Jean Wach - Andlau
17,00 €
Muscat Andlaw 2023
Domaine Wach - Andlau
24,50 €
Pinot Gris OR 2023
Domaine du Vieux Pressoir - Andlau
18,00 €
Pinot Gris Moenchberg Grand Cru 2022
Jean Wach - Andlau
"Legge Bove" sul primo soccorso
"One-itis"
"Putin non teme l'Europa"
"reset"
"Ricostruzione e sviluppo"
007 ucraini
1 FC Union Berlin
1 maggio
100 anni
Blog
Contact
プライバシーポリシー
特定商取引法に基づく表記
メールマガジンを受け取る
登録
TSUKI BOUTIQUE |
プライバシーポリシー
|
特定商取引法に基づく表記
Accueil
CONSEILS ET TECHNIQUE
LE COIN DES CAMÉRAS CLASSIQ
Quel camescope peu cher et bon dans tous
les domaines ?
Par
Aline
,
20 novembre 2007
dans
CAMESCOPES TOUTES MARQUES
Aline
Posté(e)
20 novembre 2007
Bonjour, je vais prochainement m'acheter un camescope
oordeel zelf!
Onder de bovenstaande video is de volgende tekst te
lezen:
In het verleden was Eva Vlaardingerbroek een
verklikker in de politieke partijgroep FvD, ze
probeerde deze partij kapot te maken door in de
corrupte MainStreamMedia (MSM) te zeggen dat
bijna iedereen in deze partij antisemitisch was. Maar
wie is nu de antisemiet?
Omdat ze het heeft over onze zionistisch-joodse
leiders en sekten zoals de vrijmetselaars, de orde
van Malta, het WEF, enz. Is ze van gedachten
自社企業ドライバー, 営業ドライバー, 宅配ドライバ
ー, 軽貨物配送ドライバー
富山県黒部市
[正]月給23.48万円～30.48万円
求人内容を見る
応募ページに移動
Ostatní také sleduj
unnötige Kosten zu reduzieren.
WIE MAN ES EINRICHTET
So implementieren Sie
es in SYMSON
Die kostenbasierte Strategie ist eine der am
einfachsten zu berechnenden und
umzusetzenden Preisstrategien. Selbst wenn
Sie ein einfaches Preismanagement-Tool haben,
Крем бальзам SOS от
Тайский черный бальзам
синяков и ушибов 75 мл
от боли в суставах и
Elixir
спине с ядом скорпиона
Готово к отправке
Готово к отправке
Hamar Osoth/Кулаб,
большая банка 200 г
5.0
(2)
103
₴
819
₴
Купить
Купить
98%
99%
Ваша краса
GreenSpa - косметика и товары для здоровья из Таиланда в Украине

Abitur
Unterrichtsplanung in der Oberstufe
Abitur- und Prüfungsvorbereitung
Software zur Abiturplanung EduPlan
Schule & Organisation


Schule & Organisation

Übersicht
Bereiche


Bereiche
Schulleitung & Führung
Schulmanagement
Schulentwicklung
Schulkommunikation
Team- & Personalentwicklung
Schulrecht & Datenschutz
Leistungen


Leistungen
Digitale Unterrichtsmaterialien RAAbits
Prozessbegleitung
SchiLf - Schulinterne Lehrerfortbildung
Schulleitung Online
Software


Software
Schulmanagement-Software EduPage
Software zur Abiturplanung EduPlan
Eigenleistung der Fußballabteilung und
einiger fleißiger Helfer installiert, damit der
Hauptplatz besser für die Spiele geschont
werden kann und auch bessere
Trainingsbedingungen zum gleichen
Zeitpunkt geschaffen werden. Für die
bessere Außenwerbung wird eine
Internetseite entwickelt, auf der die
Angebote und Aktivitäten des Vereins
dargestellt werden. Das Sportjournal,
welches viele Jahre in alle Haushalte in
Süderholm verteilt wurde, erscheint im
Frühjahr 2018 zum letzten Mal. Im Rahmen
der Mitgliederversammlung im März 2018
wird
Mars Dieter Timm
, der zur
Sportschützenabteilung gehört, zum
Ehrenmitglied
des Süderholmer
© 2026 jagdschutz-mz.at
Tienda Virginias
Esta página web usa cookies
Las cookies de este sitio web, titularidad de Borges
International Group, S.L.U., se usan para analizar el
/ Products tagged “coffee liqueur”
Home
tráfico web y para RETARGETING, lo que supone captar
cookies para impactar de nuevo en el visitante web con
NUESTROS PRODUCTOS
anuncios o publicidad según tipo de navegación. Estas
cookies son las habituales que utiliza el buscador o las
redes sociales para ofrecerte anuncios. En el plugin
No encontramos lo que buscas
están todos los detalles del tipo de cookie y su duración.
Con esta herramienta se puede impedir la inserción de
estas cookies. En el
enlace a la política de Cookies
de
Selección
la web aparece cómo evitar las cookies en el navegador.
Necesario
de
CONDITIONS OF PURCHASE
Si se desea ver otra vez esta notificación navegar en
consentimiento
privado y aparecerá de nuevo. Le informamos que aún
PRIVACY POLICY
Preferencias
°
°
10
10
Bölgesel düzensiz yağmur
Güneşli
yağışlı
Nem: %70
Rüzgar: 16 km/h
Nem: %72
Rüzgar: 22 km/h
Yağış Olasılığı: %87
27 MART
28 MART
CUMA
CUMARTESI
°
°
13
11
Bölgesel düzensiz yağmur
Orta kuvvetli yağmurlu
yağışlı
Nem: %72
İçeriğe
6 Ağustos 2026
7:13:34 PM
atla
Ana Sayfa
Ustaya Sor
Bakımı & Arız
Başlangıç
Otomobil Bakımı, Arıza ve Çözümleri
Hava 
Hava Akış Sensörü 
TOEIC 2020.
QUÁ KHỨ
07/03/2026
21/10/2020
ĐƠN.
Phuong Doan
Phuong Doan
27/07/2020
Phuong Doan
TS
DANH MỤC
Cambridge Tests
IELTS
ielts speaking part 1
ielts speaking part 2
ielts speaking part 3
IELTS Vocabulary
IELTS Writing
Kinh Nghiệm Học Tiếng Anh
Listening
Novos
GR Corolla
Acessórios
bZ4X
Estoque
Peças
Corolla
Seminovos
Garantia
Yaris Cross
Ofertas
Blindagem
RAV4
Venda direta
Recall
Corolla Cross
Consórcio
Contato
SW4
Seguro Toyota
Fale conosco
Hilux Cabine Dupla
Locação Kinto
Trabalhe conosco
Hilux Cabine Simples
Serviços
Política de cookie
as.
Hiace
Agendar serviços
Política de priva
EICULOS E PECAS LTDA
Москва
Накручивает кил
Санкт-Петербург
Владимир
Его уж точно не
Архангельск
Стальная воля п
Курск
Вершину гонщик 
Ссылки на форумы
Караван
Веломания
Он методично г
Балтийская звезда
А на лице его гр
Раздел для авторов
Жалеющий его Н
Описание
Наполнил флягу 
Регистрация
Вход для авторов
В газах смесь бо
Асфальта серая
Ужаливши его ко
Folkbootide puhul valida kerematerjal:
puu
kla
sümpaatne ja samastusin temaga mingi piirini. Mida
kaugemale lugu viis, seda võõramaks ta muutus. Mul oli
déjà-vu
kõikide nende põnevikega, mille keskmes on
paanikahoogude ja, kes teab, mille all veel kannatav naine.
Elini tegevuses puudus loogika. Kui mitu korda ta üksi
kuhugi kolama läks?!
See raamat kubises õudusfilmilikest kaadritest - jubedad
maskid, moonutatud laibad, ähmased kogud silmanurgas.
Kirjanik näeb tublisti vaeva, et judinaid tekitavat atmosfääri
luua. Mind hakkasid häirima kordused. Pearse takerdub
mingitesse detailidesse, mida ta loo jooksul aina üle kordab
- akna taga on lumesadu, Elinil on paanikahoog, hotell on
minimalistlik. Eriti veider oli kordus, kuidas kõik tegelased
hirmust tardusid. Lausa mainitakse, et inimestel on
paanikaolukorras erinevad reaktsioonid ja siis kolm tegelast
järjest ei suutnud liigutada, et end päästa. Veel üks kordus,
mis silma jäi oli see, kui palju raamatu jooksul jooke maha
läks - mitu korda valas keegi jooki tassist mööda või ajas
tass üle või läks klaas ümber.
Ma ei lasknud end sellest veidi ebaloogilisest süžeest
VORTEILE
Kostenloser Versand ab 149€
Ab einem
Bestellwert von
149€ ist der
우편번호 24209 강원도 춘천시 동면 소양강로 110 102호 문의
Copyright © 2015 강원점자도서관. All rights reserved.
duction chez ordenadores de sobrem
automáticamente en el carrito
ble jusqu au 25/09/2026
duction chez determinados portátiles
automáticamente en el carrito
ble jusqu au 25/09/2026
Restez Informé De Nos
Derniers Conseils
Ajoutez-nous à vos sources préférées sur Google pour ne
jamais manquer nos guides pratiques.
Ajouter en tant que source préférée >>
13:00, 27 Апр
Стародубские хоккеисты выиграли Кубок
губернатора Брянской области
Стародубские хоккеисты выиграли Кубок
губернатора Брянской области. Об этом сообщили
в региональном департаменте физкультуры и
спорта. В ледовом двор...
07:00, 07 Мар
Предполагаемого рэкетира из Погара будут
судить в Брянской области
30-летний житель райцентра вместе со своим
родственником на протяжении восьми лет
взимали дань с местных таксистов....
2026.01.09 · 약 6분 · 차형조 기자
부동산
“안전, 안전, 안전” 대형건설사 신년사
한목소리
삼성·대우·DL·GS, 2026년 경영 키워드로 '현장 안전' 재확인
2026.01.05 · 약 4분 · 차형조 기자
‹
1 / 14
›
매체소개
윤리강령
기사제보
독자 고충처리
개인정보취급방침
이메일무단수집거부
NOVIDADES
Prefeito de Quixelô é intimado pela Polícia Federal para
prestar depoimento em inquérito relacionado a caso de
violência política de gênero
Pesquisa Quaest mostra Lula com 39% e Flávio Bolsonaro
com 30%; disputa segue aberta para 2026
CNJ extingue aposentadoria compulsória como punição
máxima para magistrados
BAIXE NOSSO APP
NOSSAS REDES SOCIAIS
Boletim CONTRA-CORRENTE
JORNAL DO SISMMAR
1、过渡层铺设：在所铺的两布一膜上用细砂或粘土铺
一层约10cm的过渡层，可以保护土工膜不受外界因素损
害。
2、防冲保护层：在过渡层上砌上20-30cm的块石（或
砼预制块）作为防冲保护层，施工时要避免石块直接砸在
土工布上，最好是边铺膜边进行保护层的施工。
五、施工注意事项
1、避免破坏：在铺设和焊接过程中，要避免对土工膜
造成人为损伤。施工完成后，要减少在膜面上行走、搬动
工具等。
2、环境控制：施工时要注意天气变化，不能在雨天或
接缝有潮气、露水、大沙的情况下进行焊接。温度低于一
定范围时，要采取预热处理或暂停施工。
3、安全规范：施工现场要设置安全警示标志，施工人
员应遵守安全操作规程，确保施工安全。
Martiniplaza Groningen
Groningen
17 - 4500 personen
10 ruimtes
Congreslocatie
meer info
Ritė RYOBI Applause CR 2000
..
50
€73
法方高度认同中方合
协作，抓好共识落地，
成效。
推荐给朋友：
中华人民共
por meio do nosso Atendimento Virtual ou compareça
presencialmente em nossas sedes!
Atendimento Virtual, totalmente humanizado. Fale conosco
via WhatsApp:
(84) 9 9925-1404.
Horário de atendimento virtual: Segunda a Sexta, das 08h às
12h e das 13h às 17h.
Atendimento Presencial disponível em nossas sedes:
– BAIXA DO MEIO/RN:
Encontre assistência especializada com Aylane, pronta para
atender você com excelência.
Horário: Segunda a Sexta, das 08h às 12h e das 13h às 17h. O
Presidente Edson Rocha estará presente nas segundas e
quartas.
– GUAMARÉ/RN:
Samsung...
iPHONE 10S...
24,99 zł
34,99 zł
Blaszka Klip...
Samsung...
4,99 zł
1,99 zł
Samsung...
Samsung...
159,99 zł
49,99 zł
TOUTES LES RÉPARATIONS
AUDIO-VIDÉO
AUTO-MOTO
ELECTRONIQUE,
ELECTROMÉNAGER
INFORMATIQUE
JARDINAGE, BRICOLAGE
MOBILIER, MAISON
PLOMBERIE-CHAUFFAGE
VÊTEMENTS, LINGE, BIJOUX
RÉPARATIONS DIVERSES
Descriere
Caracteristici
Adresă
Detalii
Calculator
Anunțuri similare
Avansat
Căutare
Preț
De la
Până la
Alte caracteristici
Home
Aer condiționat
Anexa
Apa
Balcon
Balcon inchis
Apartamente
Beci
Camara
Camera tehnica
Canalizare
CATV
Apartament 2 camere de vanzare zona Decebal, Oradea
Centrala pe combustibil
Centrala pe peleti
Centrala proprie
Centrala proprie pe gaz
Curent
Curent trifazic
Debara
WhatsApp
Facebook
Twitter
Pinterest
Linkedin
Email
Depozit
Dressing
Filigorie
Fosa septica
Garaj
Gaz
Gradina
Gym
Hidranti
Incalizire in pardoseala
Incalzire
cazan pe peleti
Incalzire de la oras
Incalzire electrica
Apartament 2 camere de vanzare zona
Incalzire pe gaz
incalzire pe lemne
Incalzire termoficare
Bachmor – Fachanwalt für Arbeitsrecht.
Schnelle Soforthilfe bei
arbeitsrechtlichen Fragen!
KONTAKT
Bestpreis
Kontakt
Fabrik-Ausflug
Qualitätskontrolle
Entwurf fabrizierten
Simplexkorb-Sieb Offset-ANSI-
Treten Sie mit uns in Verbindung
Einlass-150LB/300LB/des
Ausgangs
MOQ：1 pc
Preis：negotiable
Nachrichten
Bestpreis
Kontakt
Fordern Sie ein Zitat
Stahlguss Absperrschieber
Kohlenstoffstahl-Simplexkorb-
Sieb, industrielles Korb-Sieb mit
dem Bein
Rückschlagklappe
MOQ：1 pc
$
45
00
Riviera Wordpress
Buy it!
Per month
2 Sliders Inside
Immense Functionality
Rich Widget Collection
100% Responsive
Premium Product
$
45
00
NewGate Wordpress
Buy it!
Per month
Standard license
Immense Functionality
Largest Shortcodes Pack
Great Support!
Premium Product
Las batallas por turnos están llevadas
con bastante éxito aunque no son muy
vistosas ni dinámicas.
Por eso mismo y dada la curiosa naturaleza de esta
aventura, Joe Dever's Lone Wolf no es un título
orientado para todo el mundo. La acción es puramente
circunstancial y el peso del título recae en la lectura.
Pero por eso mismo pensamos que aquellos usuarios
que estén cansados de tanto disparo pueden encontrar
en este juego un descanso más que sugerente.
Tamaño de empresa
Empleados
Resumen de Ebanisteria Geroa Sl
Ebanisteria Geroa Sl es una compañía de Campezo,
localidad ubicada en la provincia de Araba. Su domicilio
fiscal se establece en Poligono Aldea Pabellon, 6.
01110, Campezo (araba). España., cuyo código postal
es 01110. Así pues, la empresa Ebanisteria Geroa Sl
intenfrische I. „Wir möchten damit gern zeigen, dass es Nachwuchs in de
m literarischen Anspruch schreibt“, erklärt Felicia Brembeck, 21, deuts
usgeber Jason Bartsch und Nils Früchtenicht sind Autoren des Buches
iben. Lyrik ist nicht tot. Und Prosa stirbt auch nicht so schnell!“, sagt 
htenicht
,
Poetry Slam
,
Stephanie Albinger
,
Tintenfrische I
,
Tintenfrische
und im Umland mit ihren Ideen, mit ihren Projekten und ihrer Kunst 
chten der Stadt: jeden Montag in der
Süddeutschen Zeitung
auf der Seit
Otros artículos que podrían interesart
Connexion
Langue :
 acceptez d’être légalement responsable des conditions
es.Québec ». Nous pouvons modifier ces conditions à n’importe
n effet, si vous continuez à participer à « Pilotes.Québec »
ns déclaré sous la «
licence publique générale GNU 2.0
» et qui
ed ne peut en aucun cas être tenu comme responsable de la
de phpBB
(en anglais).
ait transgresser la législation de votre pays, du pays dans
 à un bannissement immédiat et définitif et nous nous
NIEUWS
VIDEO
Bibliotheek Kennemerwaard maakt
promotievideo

● **Exercise goal**
For this exercise, please output exactly the lines above starting at the line with "PLOMBERIE-CHAUFFAGE" and ending at the line with "localidad ubicada en", ends included.

● **Finished task**
PLOMBERIE-CHAUFFAGE
VÊTEMENTS, LINGE, BIJOUX
RÉPARATIONS DIVERSES
Descriere
Caracteristici
Adresă
Detalii
Calculator
Anunțuri similare
Avansat
Căutare
Preț
De la
Până la
Alte caracteristici
Home
Aer condiționat
Anexa
Apa
Balcon
Balcon inchis
Apartamente
Beci
Camara
Camera tehnica
Canalizare
CATV
Apartament 2 camere de vanzare zona Decebal, Oradea
Centrala pe combustibil
Centrala pe peleti
Centrala proprie
Centrala proprie pe gaz
Curent
Curent trifazic
Debara
WhatsApp
Facebook
Twitter
Pinterest
Linkedin
Email
Depozit
Dressing
Filigorie
Fosa septica
Garaj
Gaz
Gradina
Gym
Hidranti
Incalizire in pardoseala
Incalzire
cazan pe peleti
Incalzire de la oras
Incalzire electrica
Apartament 2 camere de vanzare zona
Incalzire pe gaz
incalzire pe lemne
Incalzire termoficare
Bachmor – Fachanwalt für Arbeitsrecht.
Schnelle Soforthilfe bei
arbeitsrechtlichen Fragen!
KONTAKT
Bestpreis
Kontakt
Fabrik-Ausflug
Qualitätskontrolle
Entwurf fabrizierten
Simplexkorb-Sieb Offset-ANSI-
Treten Sie mit uns in Verbindung
Einlass-150LB/300LB/des
Ausgangs
MOQ：1 pc
Preis：negotiable
Nachrichten
Bestpreis
Kontakt
Fordern Sie ein Zitat
Stahlguss Absperrschieber
Kohlenstoffstahl-Simplexkorb-
Sieb, industrielles Korb-Sieb mit
dem Bein
Rückschlagklappe
MOQ：1 pc
$
45
00
Riviera Wordpress
Buy it!
Per month
2 Sliders Inside
Immense Functionality
Rich Widget Collection
100% Responsive
Premium Product
$
45
00
NewGate Wordpress
Buy it!
Per month
Standard license
Immense Functionality
Largest Shortcodes Pack
Great Support!
Premium Product
Las batallas por turnos están llevadas
con bastante éxito aunque no son muy
vistosas ni dinámicas.
Por eso mismo y dada la curiosa naturaleza de esta
aventura, Joe Dever's Lone Wolf no es un título
orientado para todo el mundo. La acción es puramente
circunstancial y el peso del título recae en la lectura.
Pero por eso mismo pensamos que aquellos usuarios
que estén cansados de tanto disparo pueden encontrar
en este juego un descanso más que sugerente.
Tamaño de empresa
Empleados
Resumen de Ebanisteria Geroa Sl
Ebanisteria Geroa Sl es una compañía de Campezo,
localidad ubicada en la provincia de Araba. Su domicilio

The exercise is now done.